From URL is preferred method of input over from_local
From Python SDK
url
, string, valid url to resource
media_type
, string, in ["image", "video"], default "image"
instance_list
, dictionary, the structure for an image, describing the labels that should be added with the file
frame_packet_map
, dictionary, the structure for a video, describing the labels that should be added with the file.
result = project.file.from_url(
signed_url)
result = project.file.from_url(
signed_url,
media_type="video")
Sending data to a Job at the same time
A common pattern, a short example is below, and a long form example is here.
job = project.job.new()
for signed_url in signed_url_list:
result = project.file.from_url(
signed_url,
job = job
)
Returns Immediately, Long Running Background Operation
It returns the input_id and places the input in the queue.
Inputs are processed in the background by our distributed workers. Depending on factors such as type of file, account type, and system load, your file may be available in Diffgram almost immediately or may take several hours.
Example of Generating URL from Google and Sending to Diffgram
# pip install google-cloud-storage
from google.cloud import storage
import time
import os
from diffgram import Project
project = Project(
client_id = "",
client_secret = "",
project_string_id = ""
)
"""
Docs https://googleapis.github.io/google-cloud-python/latest/storage/blobs.html?highlight=generate_signed_url#google.cloud.storage.blob.Blob.generate_signed_url
To get the service account .json
https://cloud.google.com/iam/docs/creating-managing-service-accounts
Storage bucket is your storage bucket name
and path is as shown in google, starting from bucket, as shown
"""
SERVICE_ACCOUNT = "\shared\helpers\your_account.json"
CLOUD_STORAGE_BUCKET = "diffgram-sandbox"
# Helper function
def get_gcs_service_account(gcs):
path = os.path.dirname(os.path.realpath(__file__)) + "/" + SERVICE_ACCOUNT
return gcs.from_service_account_json(path)
gcs = storage.Client()
gcs = get_gcs_service_account(gcs)
bucket = gcs.get_bucket(CLOUD_STORAGE_BUCKET)
# Path to file in cloud storage
path_list = [
"dog_ate_my_homework.mov",
"nuclear_launch_codes.mov",
"lions_tigers_bears_oh_my.mov"]
blob_expiry = int(time.time() + (60 * 60 * 24 * 30))
for path in path_list:
blob = bucket.blob("directory_example/" + path)
# Generate signed url (string) using google sdk
# this gives temporary access to the resource
signed_url = blob.generate_signed_url(expiration=blob_expiry)
# Let's see what it looks like
print(signed_url)
# Use the Diffgram from_url() method
result = project.file.from_url(
signed_url,
media_type="video")
print(result)
Video Split Duration (In Seconds)
Smaller units of work improves annotation quality
Beta Feature
A video file sent with a video_split_duration
will be parsed into separate video files based on the duration given.
For example, a 30 minute video with a duration of 30 seconds will be split into 60 videos.
- Valid range is: 2 and 180 seconds. Recommend 30 seconds or less.

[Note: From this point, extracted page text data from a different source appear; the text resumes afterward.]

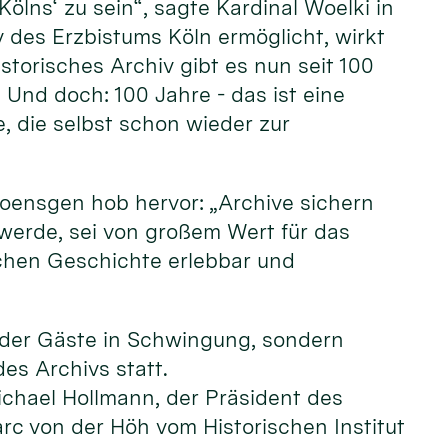
ölns‘ zu sein“, sagte Kardinal Woelki in
v des Erzbistums Köln ermöglicht, wirkt
istorisches Archiv gibt es nun seit 100
 Und doch: 100 Jahre - das ist eine
e, die selbst schon wieder zur
Poensgen hob hervor: „Archive sichern
t werde, sei von großem Wert für das
achen Geschichte erlebbar und
e der Gäste in Schwingung, sondern
des Archivs statt.
ichael Hollmann, der Präsident des
rc von der Höh vom Historischen Institut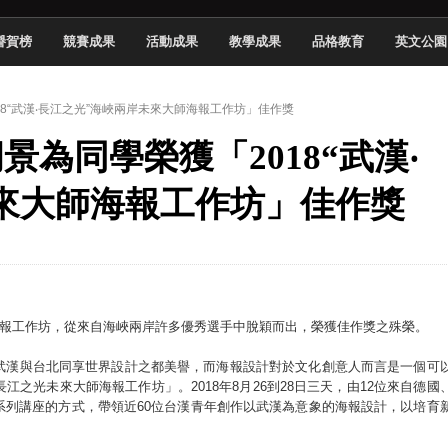
頓國際影展最高榮譽白金獎
譽賀榜
競賽成果
活動成果
教學成果
品格教育
英文公園
新創遊戲抱回金點新秀獎
全國實務專題競賽第一名
018“武漢‧長江之光”海峽兩岸未來大師海報工作坊」佳作獎
 2026 TSID 提出具體舊建築再利用提案
胡景為同學榮獲「2018“武漢‧
於技專校院電腦動畫競賽嶄露頭角
中國科大雙校區學生會全國賽勇奪佳績
來大師海報工作坊」佳作獎
新竹畢典青銀共學、逐夢啟航
聲」與「Wwise」雙認證
大師海報工作坊，從來自海峽兩岸許多優秀選手中脫穎而出，榮獲佳作獎之殊榮。
武漢與台北同享世界設計之都美譽，而海報設計對於文化創意人而言是一個可
之光未來大師海報工作坊」。2018年8月26到28日三天，由12位來自德國
系列講座的方式，帶領近60位台漢青年創作以武漢為意象的海報設計，以培育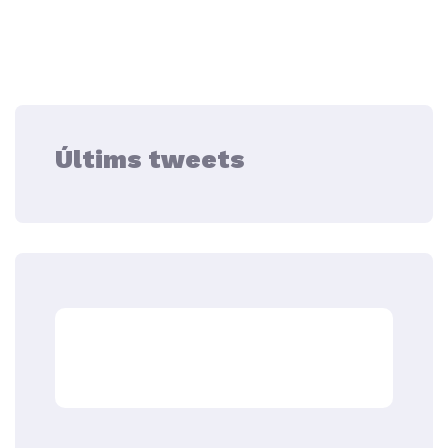
Últims tweets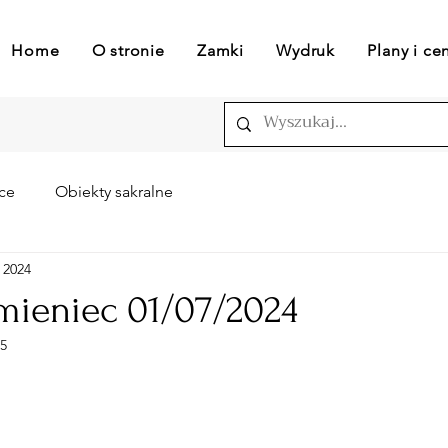
Home
O stronie
Zamki
Wydruk
Plany i ce
ce
Obiekty sakralne
p 2024
ieniec 01/07/2024
25
 5 gwiazdek.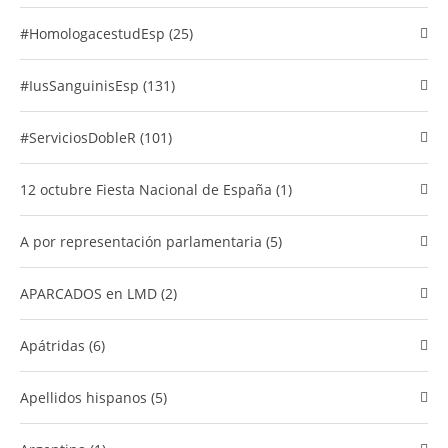
#HomologacestudEsp (25)
#IusSanguinisEsp (131)
#ServiciosDobleR (101)
12 octubre Fiesta Nacional de España (1)
A por representación parlamentaria (5)
APARCADOS en LMD (2)
Apátridas (6)
Apellidos hispanos (5)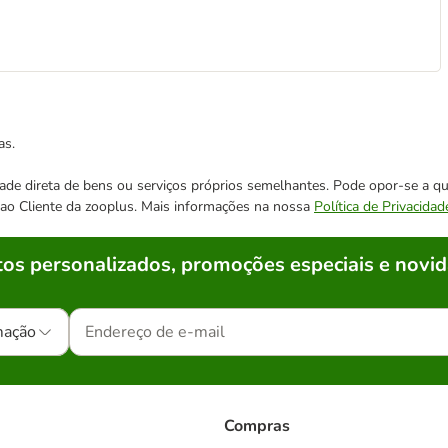
as.
cidade direta de bens ou serviços próprios semelhantes. Pode opor-se a
o ao Cliente da zooplus. Mais informações na nossa
Política de Privacidad
os personalizados, promoções especiais e novid
mação
Compras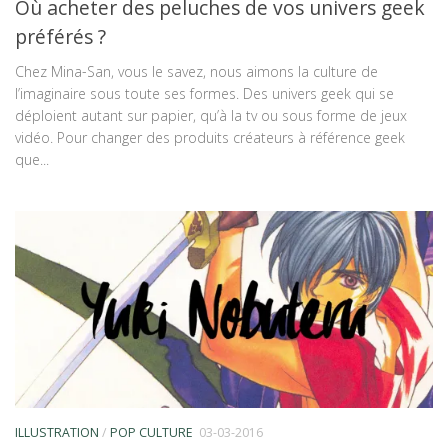
Où acheter des peluches de vos univers geek
préférés ?
Chez Mina-San, vous le savez, nous aimons la culture de
l’imaginaire sous toute ses formes. Des univers geek qui se
déploient autant sur papier, qu’à la tv ou sous forme de jeux
vidéo. Pour changer des produits créateurs à référence geek
que...
ILLUSTRATION
/
POP CULTURE
03-03-2016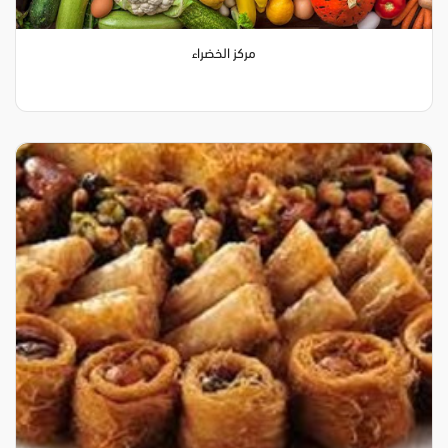
مركز الخضراء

- Limit of 100 videos created.
- Parsed videos inherit properties like job and directory from their parent.
# SDK >= 0.1.7.5
result = project.file.from_url(
video_split_duration = 30
)
# Full
result = project.file.from_url(
signed_url,
media_type="video",
job = job,
video_split_duration = 30
)
Note, the status for the parent video will show success upon splitting the videos into clips, and then each of the videos status can be tracked separately.
Media Type Detection
We will attempt to determine the type automatically in this order:
- By the URL. Where the filename starts from the last "/" and the extension is after the first "."
These are both valid:
- https: ... a/b/c/filename.extension?otherstuff...
- https: ... a/b/c/filename.extension
- Fall back to the metadata 'Content-Type' header.
ie the URL was https: ... a/b/c/filename?something (No.
after the last/
), so the extension is treated as None triggering the fallback. Example:
- 'video/mp4'
If a media type cannot be determined it will throw an error on the Input object.
Why is URL ahead of 'Content-Type'?
We have found surprisingly often that Content-Type is not set, or is set to a confusing value, such as application/octet-stream
when it cannot be determined (by the host, ie google).
By placing it first it "just works" even when Content-Type exists, but is invalid. And still allows expert users to purposely exclude an extension and set a Content-Type.